* **Task item**
Using the data that follows, give again word for word the lines between the one holding "オプションでレンタカーや現地交" and the one holding "2 pizzas + 2", inclusive. Omit the pictures.

##########

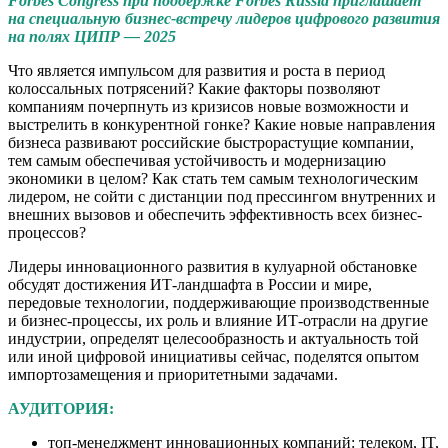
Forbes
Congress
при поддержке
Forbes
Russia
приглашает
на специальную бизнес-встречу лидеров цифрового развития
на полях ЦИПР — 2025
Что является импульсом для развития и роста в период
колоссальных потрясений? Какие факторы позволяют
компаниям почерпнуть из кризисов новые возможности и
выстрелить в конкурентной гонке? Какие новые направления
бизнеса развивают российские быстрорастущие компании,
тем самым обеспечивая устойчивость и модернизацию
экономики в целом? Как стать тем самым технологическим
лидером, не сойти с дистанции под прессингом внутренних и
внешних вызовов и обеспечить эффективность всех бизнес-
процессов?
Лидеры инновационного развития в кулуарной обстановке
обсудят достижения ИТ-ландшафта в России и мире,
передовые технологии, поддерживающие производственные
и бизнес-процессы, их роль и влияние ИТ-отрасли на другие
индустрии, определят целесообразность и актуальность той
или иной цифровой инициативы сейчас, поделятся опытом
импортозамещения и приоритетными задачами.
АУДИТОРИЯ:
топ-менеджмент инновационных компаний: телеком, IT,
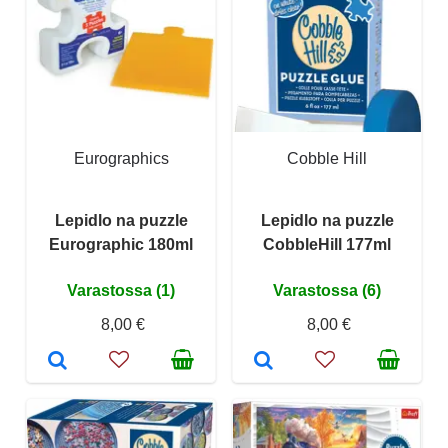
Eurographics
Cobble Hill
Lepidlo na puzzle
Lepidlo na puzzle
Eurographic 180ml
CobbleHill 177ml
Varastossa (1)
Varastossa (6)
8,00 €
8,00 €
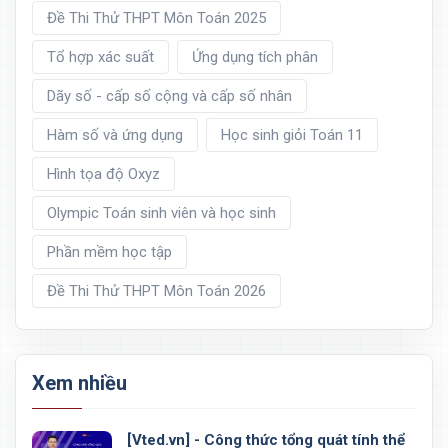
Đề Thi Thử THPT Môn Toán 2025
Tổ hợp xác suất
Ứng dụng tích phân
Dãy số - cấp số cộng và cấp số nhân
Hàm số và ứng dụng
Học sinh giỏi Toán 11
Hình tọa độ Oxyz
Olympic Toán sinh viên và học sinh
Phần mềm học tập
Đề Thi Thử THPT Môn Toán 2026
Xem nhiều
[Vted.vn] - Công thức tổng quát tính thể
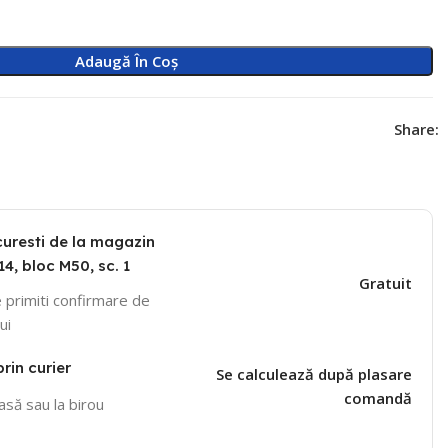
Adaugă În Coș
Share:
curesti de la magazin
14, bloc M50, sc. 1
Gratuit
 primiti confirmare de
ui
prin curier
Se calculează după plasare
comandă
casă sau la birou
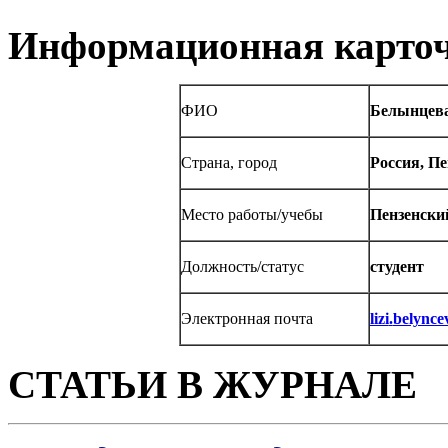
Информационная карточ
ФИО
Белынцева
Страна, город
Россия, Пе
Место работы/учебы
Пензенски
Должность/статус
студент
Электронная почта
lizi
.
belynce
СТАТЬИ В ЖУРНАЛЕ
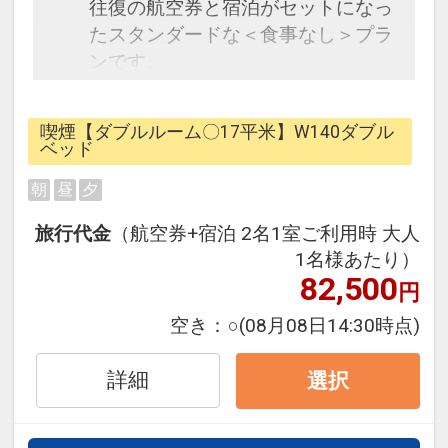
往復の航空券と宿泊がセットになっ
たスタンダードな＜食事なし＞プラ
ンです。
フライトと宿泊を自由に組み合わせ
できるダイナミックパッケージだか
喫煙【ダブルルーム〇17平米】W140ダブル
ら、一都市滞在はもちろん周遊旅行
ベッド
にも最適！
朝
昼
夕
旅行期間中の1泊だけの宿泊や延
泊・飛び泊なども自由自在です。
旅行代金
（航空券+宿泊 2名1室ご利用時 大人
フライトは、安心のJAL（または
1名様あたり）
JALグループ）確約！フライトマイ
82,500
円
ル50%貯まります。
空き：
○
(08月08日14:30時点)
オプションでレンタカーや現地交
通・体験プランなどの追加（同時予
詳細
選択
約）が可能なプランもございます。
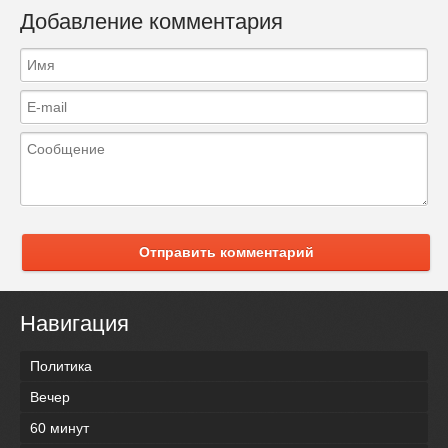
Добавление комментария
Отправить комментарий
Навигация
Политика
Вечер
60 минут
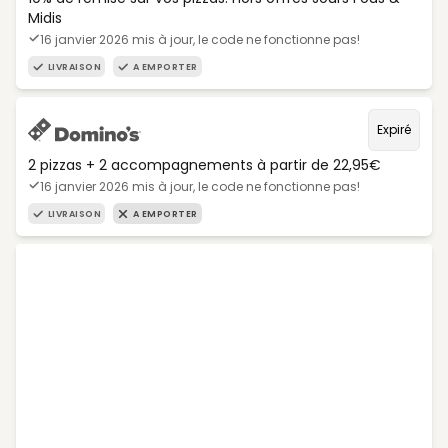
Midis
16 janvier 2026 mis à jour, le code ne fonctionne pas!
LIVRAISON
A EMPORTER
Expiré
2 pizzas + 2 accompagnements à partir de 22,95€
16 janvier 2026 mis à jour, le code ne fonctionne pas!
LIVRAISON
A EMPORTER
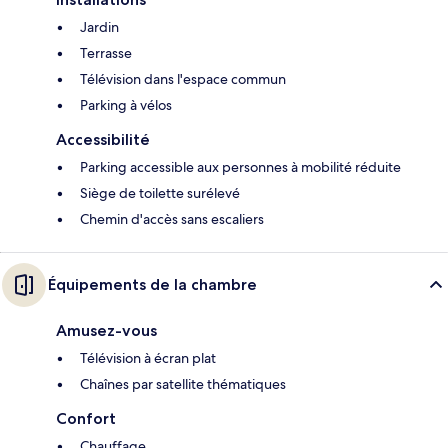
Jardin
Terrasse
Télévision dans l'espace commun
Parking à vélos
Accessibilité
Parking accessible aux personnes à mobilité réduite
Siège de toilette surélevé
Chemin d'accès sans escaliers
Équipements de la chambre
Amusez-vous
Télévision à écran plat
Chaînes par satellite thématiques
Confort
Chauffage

##########

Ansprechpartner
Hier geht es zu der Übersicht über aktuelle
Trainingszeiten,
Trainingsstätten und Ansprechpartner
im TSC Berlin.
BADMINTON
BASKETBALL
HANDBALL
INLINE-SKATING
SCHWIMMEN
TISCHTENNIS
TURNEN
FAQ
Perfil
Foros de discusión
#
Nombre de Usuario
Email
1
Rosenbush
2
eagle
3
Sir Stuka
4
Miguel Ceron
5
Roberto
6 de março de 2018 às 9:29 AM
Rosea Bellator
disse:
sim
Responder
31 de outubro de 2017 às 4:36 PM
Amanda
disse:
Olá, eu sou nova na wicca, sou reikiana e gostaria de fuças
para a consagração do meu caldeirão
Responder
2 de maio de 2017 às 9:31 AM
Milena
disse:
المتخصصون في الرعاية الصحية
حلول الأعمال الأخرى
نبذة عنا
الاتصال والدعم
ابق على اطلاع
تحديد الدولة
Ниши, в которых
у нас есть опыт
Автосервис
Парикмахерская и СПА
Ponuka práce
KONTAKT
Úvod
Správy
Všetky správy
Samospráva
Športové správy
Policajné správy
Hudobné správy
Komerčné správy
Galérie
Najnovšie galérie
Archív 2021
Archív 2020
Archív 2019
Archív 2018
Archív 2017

##########

* **Response to this task**
オプションでレンタカーや現地交
通・体験プランなどの追加（同時予
詳細
選択
約）が可能なプランもございます。
Добавление комментария
Отправить комментарий
Навигация
Политика
Вечер
60 минут
Midis
16 janvier 2026 mis à jour, le code ne fonctionne pas!
LIVRAISON
A EMPORTER
Expiré
2 pizzas + 2 accompagnements à partir de 22,95€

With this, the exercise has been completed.